1. Known UnknownsDonald Rumsfeld 2003
    NR 7.0
    There is nothing random about the operation of a computer, except to the extent that cosmic rays and products of truly random radioactive decay might scramble memory. Yet computers appear to generate random events. Doesn't your phone shuffle your playlist? Yet, there is nothing random about the operation of the microprocessor on the phone. If your computer/phone/tablet starts to act in a truly random fashion it is time to get a new one.

    In the modern world we are surrounded by simulated randomness. One of the most important uses of computers in econometrics is to simulate randomness. What is meant by this is something quite specific. What is really important to simulate is independent sampling from a distribution. That is, computer algorithms have been developed to fake IID sampling.

  1. Probability and Random Variables: a Review
  2. A random experiment is a process leading to two or more possible outcomes, with uncertainty as to which outcome will occur.

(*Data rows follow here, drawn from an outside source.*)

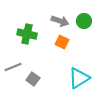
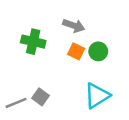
green circle: (84, 21) -> (98, 51), moved
gray line: (13, 67) -> (16, 103), moved

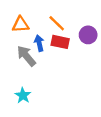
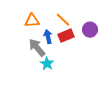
red rectangle: (60, 42) -> (66, 36), turned -35
cyan star: (23, 95) -> (47, 64), moved

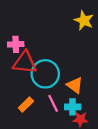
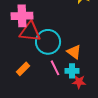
pink cross: (16, 44) -> (22, 16), size x1.5
orange rectangle: (26, 105) -> (23, 69), moved

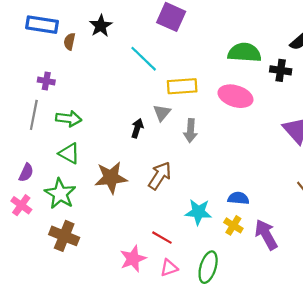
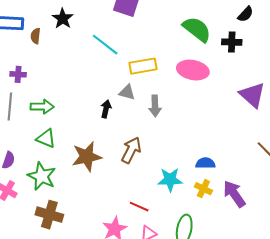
green semicircle: (244, 53) -> (197, 29), turned 40
gray triangle: (162, 113) -> (127, 92), turned -48

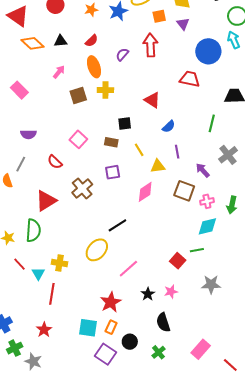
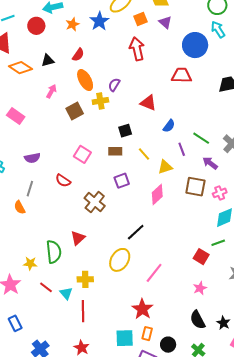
purple semicircle: (122, 54) -> (114, 85), moved
green line: (212, 123) -> (201, 138), moved, turned -60
red triangle: (46, 201) -> (78, 238), moved, size x0.7
black star: (148, 294) -> (223, 323), moved

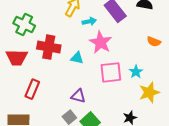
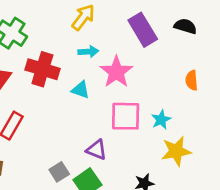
cyan arrow: (89, 21) -> (88, 52), moved
orange semicircle: (154, 42) -> (192, 80), turned 56
purple triangle: (78, 96) -> (97, 150), moved

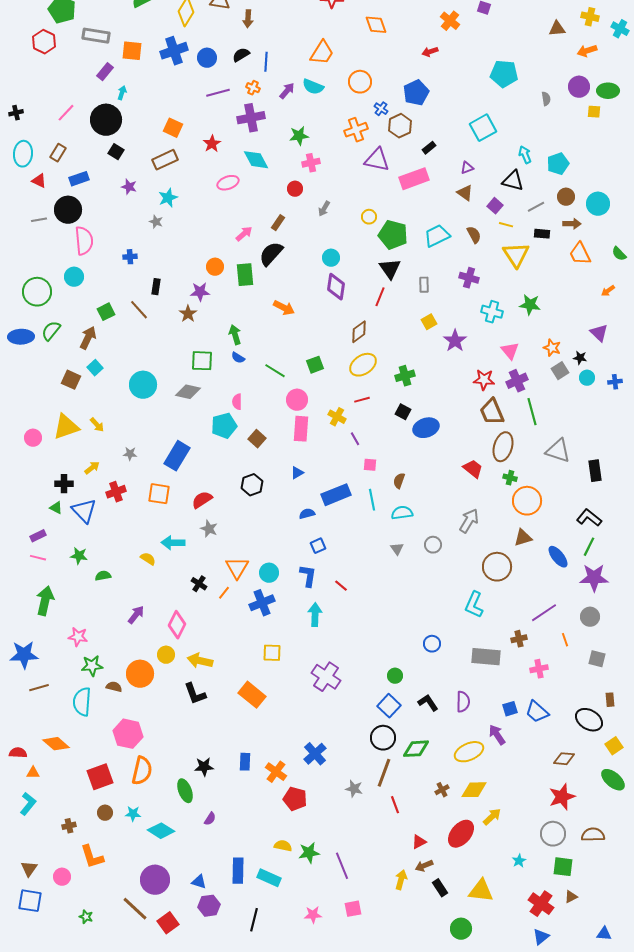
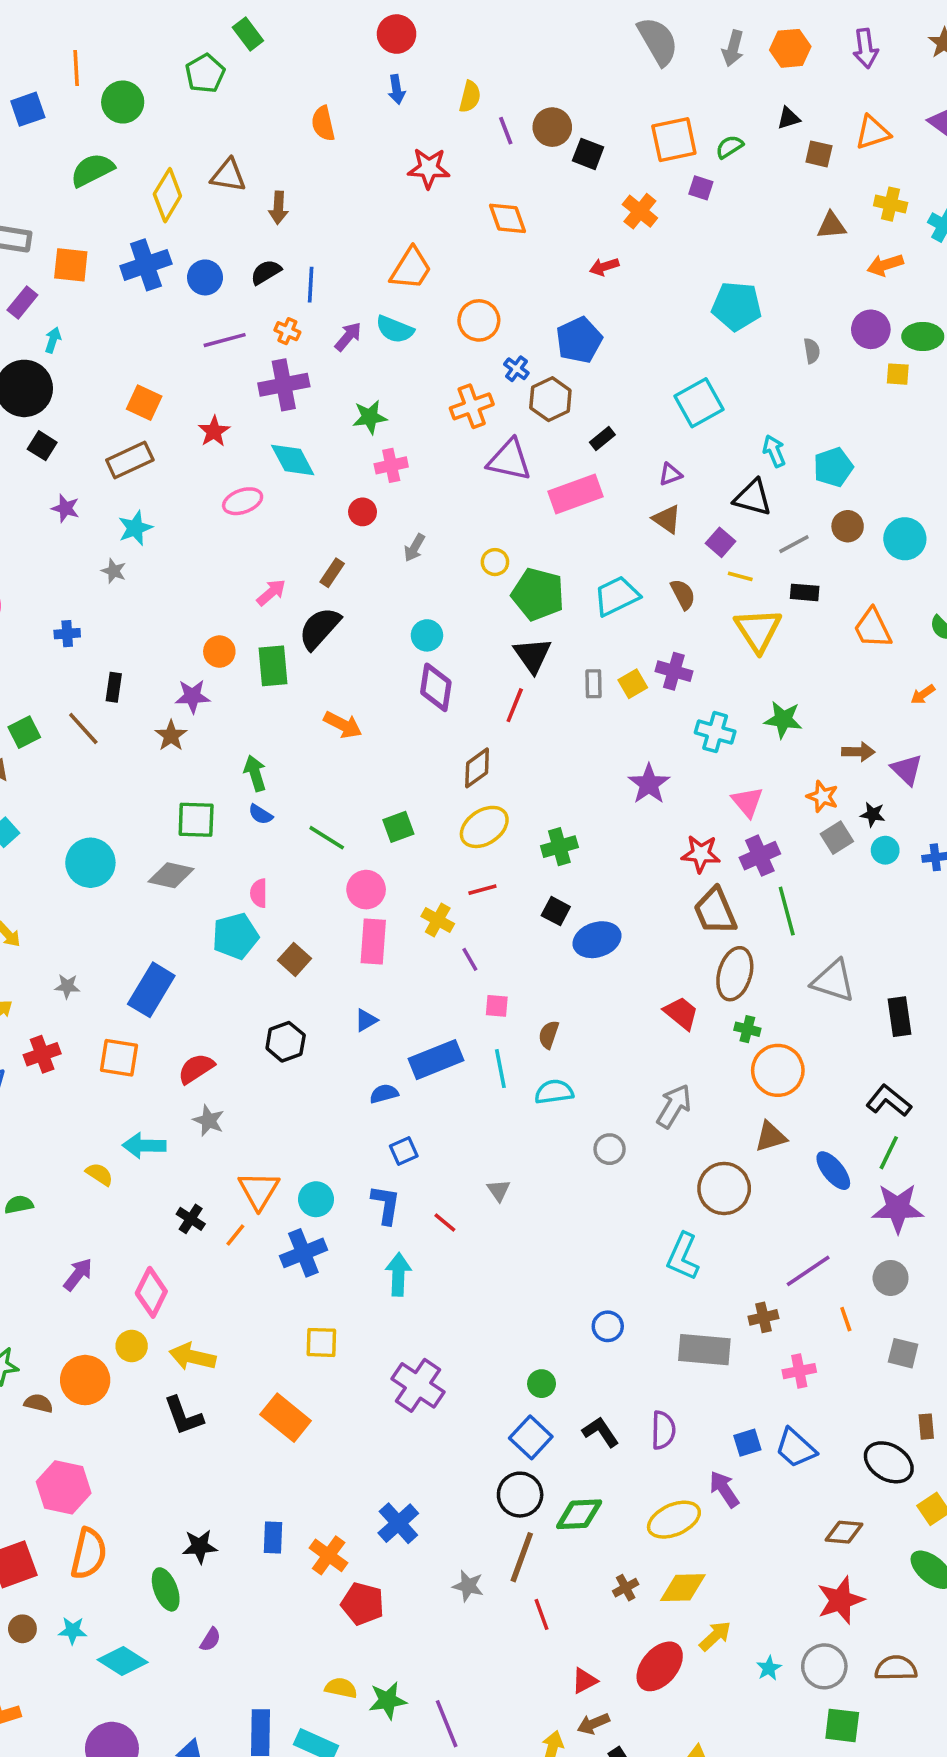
brown arrow: (572, 224) -> (858, 752), moved
yellow square: (429, 322) -> (633, 684), moved
gray triangle: (397, 549) -> (499, 1190), moved
cyan star: (519, 861) -> (769, 1668), moved

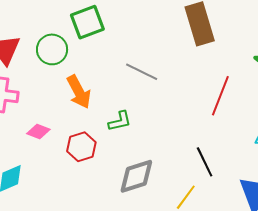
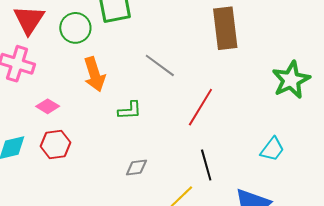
red line: (220, 96) -> (200, 107), moved
red hexagon: (81, 147) -> (55, 144), moved
gray diamond: (136, 176) -> (136, 167), size x0.6

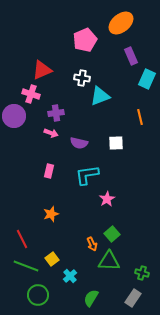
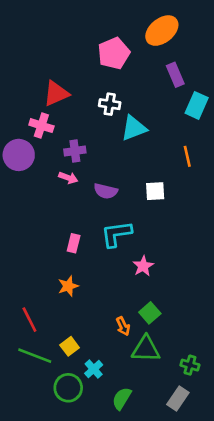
pink rectangle: (49, 171) -> (74, 243), moved
green circle: (38, 295) -> (68, 388), moved

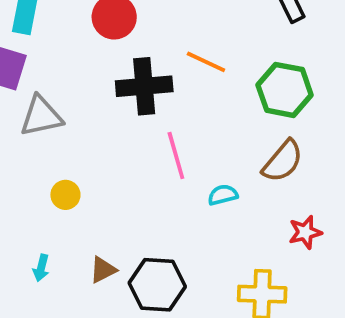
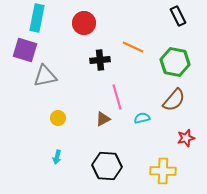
black cross: (144, 86) -> (100, 60), size x0.7
cyan arrow: (41, 268) -> (57, 157), moved
brown triangle: (103, 270) -> (103, 119), moved

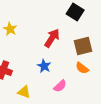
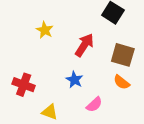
yellow star: (10, 29) -> (45, 30), moved
brown square: (83, 46) -> (123, 55), turned 30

For example, rolling a die or flipping a coin are random experiments. If we list or describe every possible outcome that might occur in a random experiment we call that the sample space. To be complete, the sample space is not just the set of all outcomes; it also includes the probability that each outcome will appear in a random experiment. The easiest case is when each outcome is equally likely (like rolling a die or flipping a fair coin). But cases where outcomes are not equally likely are also easy to imagine.

    In words, a random variable is a numerical value associated with the outcome of a random experiment. A way to visualize the random variable is as the column on the sheet of paper or the spreadsheet used to record values associated with an experiment. We distinguish between two types of random variables, discrete and continuous.

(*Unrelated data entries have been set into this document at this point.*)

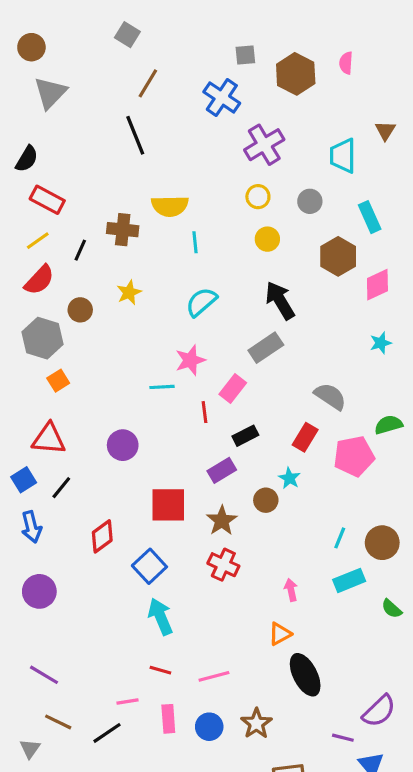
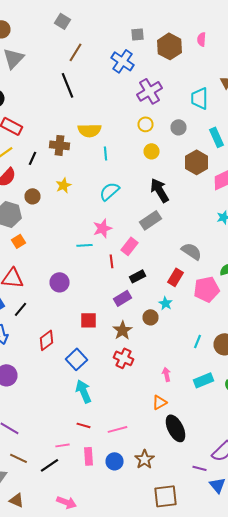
red square: (168, 505) -> (88, 320), size x0.7
cyan rectangle: (349, 580) -> (204, 380), moved

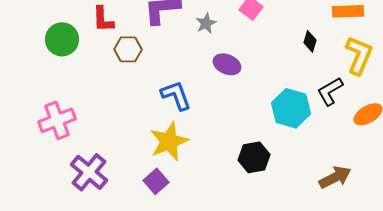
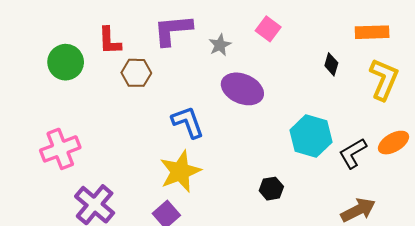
purple ellipse: (227, 64) -> (242, 89), size x1.4
black L-shape: (330, 91) -> (353, 153), moved
black hexagon: (254, 157) -> (271, 189), size x0.7

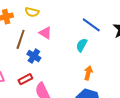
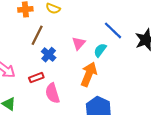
pink triangle: (45, 33) -> (79, 43), moved, turned 32
orange arrow: (88, 73) -> (89, 74), moved, size x1.6

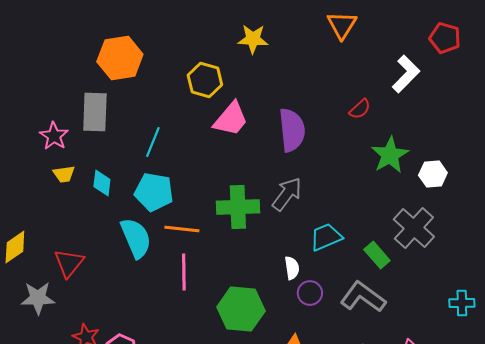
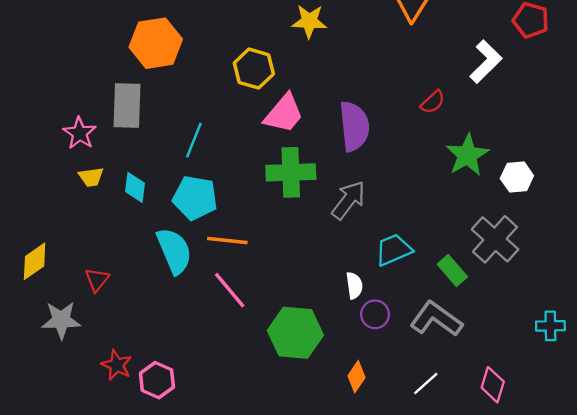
green cross: (238, 207) -> (291, 172), moved
red triangle: (69, 263) -> (97, 280), size x0.7
pink line: (184, 272) -> (230, 290), turned -39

    Another useful way to think of a random variable is the collection of possible measurements. Once a random event happens the value of the random variable is realized. Based on its definition a random variable is neither random nor a variable. It is a deterministic function of something that is random (the outcome). What is random and variable is the realized value the random variable takes on in a particular experiment.

    A discrete random variable takes on only a finite number of different values with positive probability. That is, if $Y$ is discrete then $P(Y=y)\gt 0$ only if $y \in \{y^1,y^2,\dots,y^M\}$.

    A continuous random variable can take on any value in one or more intervals of the real line. A (pure) continuous random variable takes on no particular value with positive probability.

    The cumulative distribution function (cdf) $F(y)=Prob(Y\le y)$. of a random variable $Y$ is the probability that $Y$ is below a given value. We often use $F(y)$ to denote the cdf. We relate the cdf to probability as: $$F(y) \equiv Prob( Y\le y).\nonumber$$ We write $Y\quad \sim\quad F(y)$ to mean $Y$ is a random variable with cdf $F(y)$. The cdf is just a way to summarize how the probability of events determines the pattern of a thing we can measure from an experiment. There are other ways to summarize this information. One reason not to start with the cdf is that it is not really the way most people's brain would visualize uncertain outcomes. The reason to start with the cdf is that the definition is the same for discrete and continuous random variables. However, because of those technical issues we are trying to avoid, we have to make a slight distinction between kinds of random variables when talking about the more intuitive notion of probability or density function.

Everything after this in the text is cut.